Кончилось тем, что вызвали из отдела кадров Марь Иванну. Она меня двенадцать лет в глаза видит, каждую мою складку наизусть знает. Пришла, поглядела на меня, поглядела на карточку, вздохнула так тяжело и вахтеру говорит:

— Пропускай. Это Пузырев. Просто карточка у него врет. По первому разряду врет.

Вот через это самое «врет» меня и пропустили. Не по красоте, а по некрасоте. По морщинам моим законным меня в родную контору впустили, как по паспорту.

Карточку я на другой день переснял. Заново. И фотографу сказал твердо:

— Никакой ретуши. Делай натурально. Делай меня какой есть — чтоб потом самому себе на пороге не кланяться.

Он сделал. Вышло страшно. Зато ни один вахтер в мире, братцы мои, во мне теперь не усомнится.

Список, или Как я полгода за ковром отмечался

Список, или Как я полгода за ковром отмечался

Ковер, братцы мои, в наше время был не тряпка под ноги. Ковер был чин.

Висит на стене — и все про хозяина ясно без анкеты: человек с положением, с достатком, а главное — с терпением. Потому что купить его просто так, зайдя с улицы, было нельзя. В него записывались. Как в партию, только строже.

У нас ковра не было. Была карта Советского Союза из «Огонька» и под ней бурое пятно — жена звала его ласково, «наш Байкал», а я звал сыростью.

Записал меня в очередь сосед. Петр Нилыч, пенсионер, вдовец, человек обстоятельный до последней пуговицы.

— Пиши заявление жизни, Семен, — сказал он мне на площадке. — В «Коврах» на Разъезжей открыли список. «Багдад», шерстяной, двести двадцать рублей. Кто сейчас не встал — тот и через год у голой стены.

Я встал. Номер мне достался пятьдесят второй. К-52. Буква «К» — потому что ковры, а не потому, что я какой-то особенный.

Список вел гражданин Бахметьев. Никто его старостой не выбирал — он сам себя назначил, как назначают себя дождь или насморк. Тетрадный листок в клетку, огрызок химического карандаша, и власть. Полная, необъятная власть над пятьюдесятью двумя душами.

Переклички были по воскресеньям. В восемь утра.

Восемь утра, понимаете? В единственное утро, когда человек имеет божеское право лежать. А ты вставай, натягивай пальто на свитер и топай к запертому магазину — отмечаться, что ты еще жив и еще хочешь ковер.

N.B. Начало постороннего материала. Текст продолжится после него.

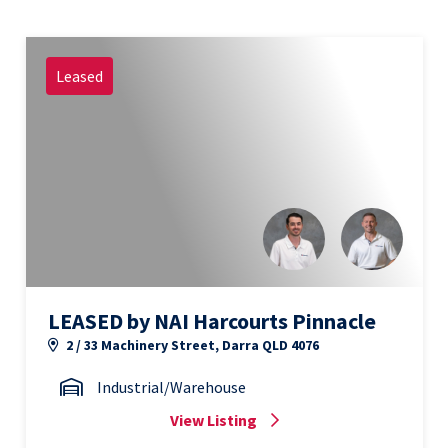
Leased
LEASED by NAI Harcourts Pinnacle
2 / 33 Machinery Street, Darra QLD 4076
Industrial/Warehouse
View Listing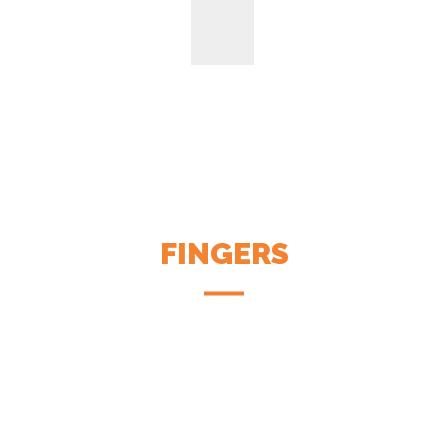
FINGERS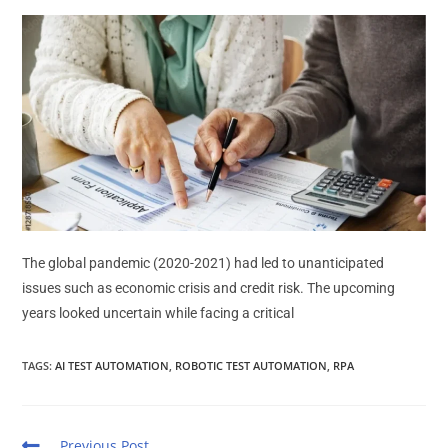
The global pandemic (2020-2021) had led to unanticipated
issues such as economic crisis and credit risk. The upcoming
years looked uncertain while facing a critical
TAGS
:
AI TEST AUTOMATION
,
ROBOTIC TEST AUTOMATION
,
RPA
Previous Post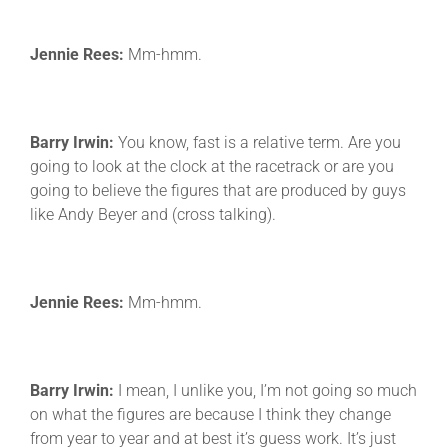
Jennie Rees:
Mm-hmm.
Barry Irwin:
You know, fast is a relative term. Are you
going to look at the clock at the racetrack or are you
going to believe the figures that are produced by guys
like Andy Beyer and (cross talking).
Jennie Rees:
Mm-hmm.
Barry Irwin:
I mean, I unlike you, I’m not going so much
on what the figures are because I think they change
from year to year and at best it’s guess work. It’s just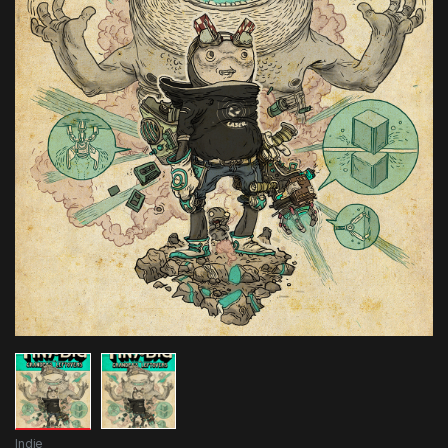
Indie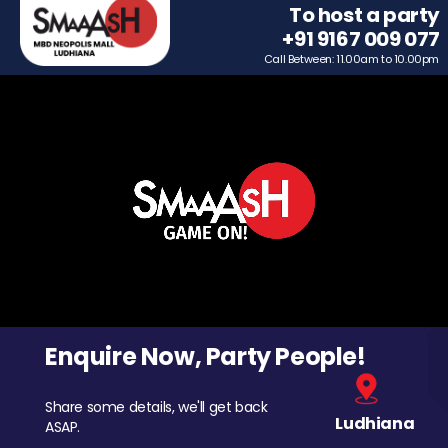
To host a party
+91 9167 009 077
Call Between: 11.00am to 10.00pm
Enquire Now, Party People!
Share some details, we'll get back
Ludhiana
ASAP.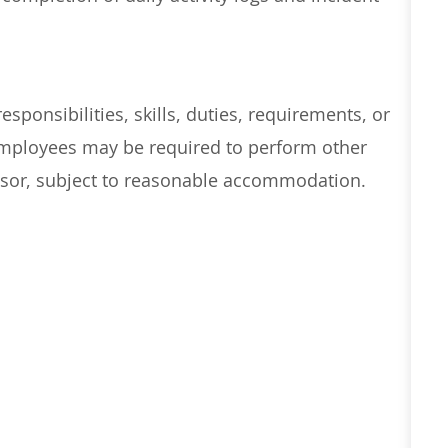
esponsibilities, skills, duties, requirements, or
 Employees may
be required
to perform other
visor, subject to reasonable accommodation.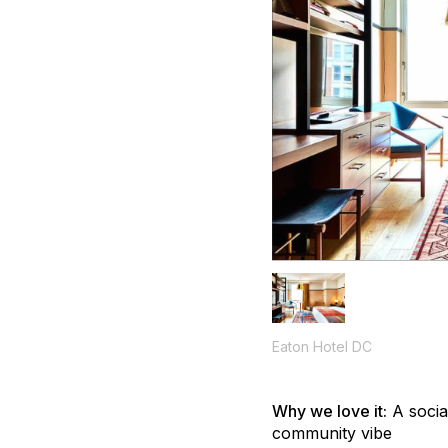
Eaton Hotel DC
Why we love it:
A socia
community vibe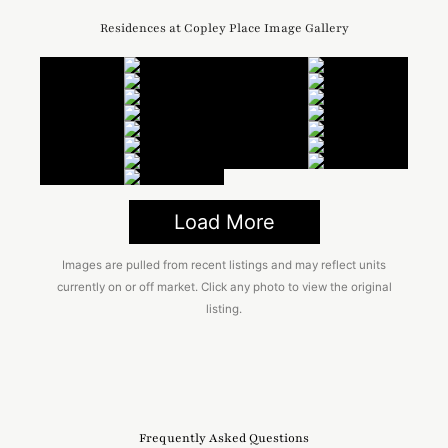
Residences at Copley Place Image Gallery
Load More
Images are pulled from recent listings and may reflect units
currently on or off market. Click any photo to view the original
listing.
Frequently Asked Questions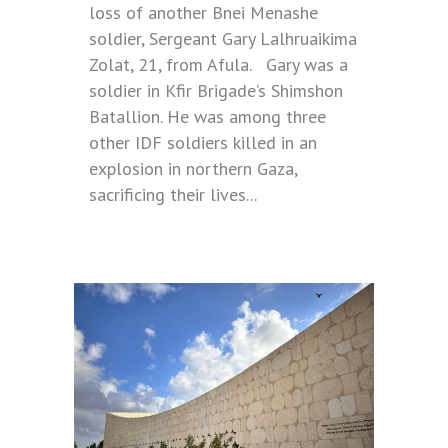
loss of another Bnei Menashe
soldier, Sergeant Gary Lalhruaikima
Zolat, 21, from Afula. Gary was a
soldier in Kfir Brigade’s Shimshon
Batallion. He was among three
other IDF soldiers killed in an
explosion in northern Gaza,
sacrificing their lives...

Бахметьев ходил вдоль строя и слюнявил карандаш. Ставил галочку. Пропустил две переклички подряд — вычеркнут. Без разговоров, без жалобной книги, без Бога. Вычеркнут — и все, ступай к своему Байкалу.

Ладонь он метил отдельно. Химическим. «К-52» — синими буквами прямо на руке, чтоб не подсунул кто чужую совесть. Я эту метку неделю потом отмывал хозяйственным мылом. Метка держалась крепче, чем иные убеждения.

За зиму я узнал их всех.

Порядковый сорок девятый — учительница, все вязала на морозе, спицы так и мелькали. Пятидесятый — толстый дядька в железнодорожной шинели, все грозился написать «куда следует», да так и не написал. Пятьдесят первый — Петр Нилыч, мой крестный отец в этом деле. А пятьдесят второй — я. Мы стояли гуськом, дышали друг другу в затылок и мерзли одинаково, по-товарищески.

Один раз я едва не погорел.

Метель была — света белого не видать. Трамвай встал. Я прибежал на семь минут позже, красный, в снегу по колено, а Бахметьев уже свернул листок и объявил, гад, торжественно:

— Пятьдесят второй отсутствовал. Вычеркиваю.

Тут я, тихий человек, взвился. Я его совестил на всю Разъезжую. Я кричал, что метель — стихия, а не прогул, что за такое отношение к людям с него после спросится, что учительница вон свидетель, и железнодорожник свидетель, и снег свидетель. Народ загудел. Бахметьев подумал, послюнявил карандаш — и оставил. Восстановил. Я стоял и трясся, не то от холода, не то от одержанной справедливости.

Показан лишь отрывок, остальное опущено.